Heart failure patients are at higher risk for any type of stroke
Risk of Stroke in Patients With Heart Failure: A Population-Based 30-Year Cohort StudyLiterature - Adelborg K, Szépligeti S, Sundbøll J, et al. - Stroke. 2017; published online ahead of print
- During the first 5 years, HF patients had a slightly higher absolute risk of ischaemic stroke compared with the general population, whereas after 5 years, this risk was somewhat lower for HF patients, due to competing mortality.

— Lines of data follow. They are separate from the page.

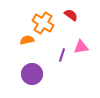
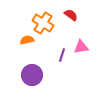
purple circle: moved 1 px down
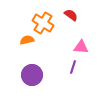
pink triangle: rotated 14 degrees clockwise
purple line: moved 11 px right, 12 px down
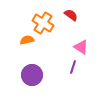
pink triangle: rotated 28 degrees clockwise
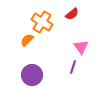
red semicircle: moved 1 px right, 1 px up; rotated 104 degrees clockwise
orange cross: moved 1 px left, 1 px up
orange semicircle: rotated 32 degrees counterclockwise
pink triangle: rotated 21 degrees clockwise
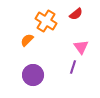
red semicircle: moved 4 px right
orange cross: moved 4 px right, 1 px up
purple circle: moved 1 px right
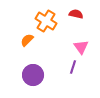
red semicircle: rotated 128 degrees counterclockwise
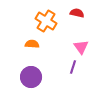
red semicircle: moved 1 px right, 1 px up
orange semicircle: moved 5 px right, 4 px down; rotated 48 degrees clockwise
purple circle: moved 2 px left, 2 px down
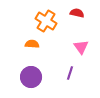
purple line: moved 3 px left, 6 px down
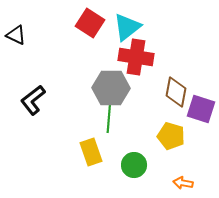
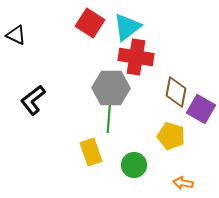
purple square: rotated 12 degrees clockwise
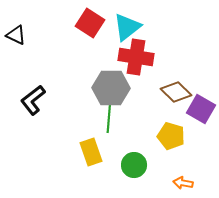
brown diamond: rotated 56 degrees counterclockwise
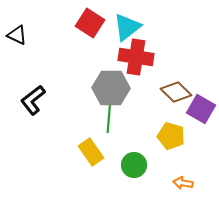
black triangle: moved 1 px right
yellow rectangle: rotated 16 degrees counterclockwise
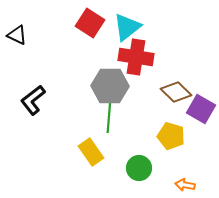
gray hexagon: moved 1 px left, 2 px up
green circle: moved 5 px right, 3 px down
orange arrow: moved 2 px right, 2 px down
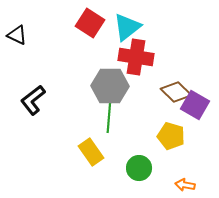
purple square: moved 6 px left, 4 px up
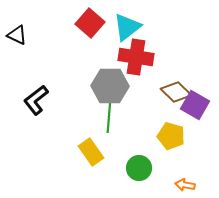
red square: rotated 8 degrees clockwise
black L-shape: moved 3 px right
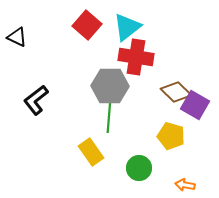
red square: moved 3 px left, 2 px down
black triangle: moved 2 px down
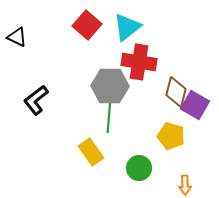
red cross: moved 3 px right, 5 px down
brown diamond: rotated 60 degrees clockwise
orange arrow: rotated 102 degrees counterclockwise
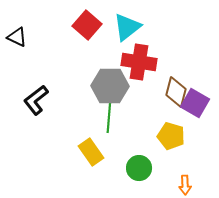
purple square: moved 2 px up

- The 30-day adjusted stroke rate ratio (aSRR, hazard ratio for stroke) was 5.08 (95% CI 4.58–5.63). It declined, but remained elevated during 31 to 365 days of follow-up (aSRR=2.08, 95% CI 1.99–2.18) and during 1 to 30 years of follow-up (aSRR=1.54, 95% CI 1.51–1.58).
- The associations between HF and ischaemic stroke persisted in patients without atrial fibrillation or atrial flutter.
- During the first 5 years of follow-up, absolute risks of ICH and SAH were similar for HF patients and the general population, and after 5 years, the absolute risks decreased for the HF cohort, due to competing mortality.
- The 30-day aSRRs of ICH and SAH were increased (2.13, 95% CI 1.53–2.97 and 3.52, 95% CI 1.54–8.08, respectively) and remained 1.1- to 1.8-fold increased from 31 days to 30 years of follow-up.
- Regarding trends of risks, the 30-day aSRR for ischaemic stroke slightly increased during 30 years, whereas the 31-365 day and 1-5 year aSRR’s for ischaemic stroke slightly decreased over those 30 years.
- The aSRR for ICH remained stable during the 3 decades.
- The aSRRs were similar for men and women.
- Within the first year of follow-up, the association between HF and ischaemic stroke was stronger for patients admitted to the intensive care unit, compared with those not admitted, and for those with length of stay >7 days compared with those with length of stay ≤7 days.
In a large cohort study of 30 years, HF was associated with an increased risk of ischaemic stroke, ICH and SAH, especially in the short term, but also in the long term. These findings suggest that HF is an important risk factor for all types of stroke, and that it is important to pay clinical attention to the stroke risk of HF patients.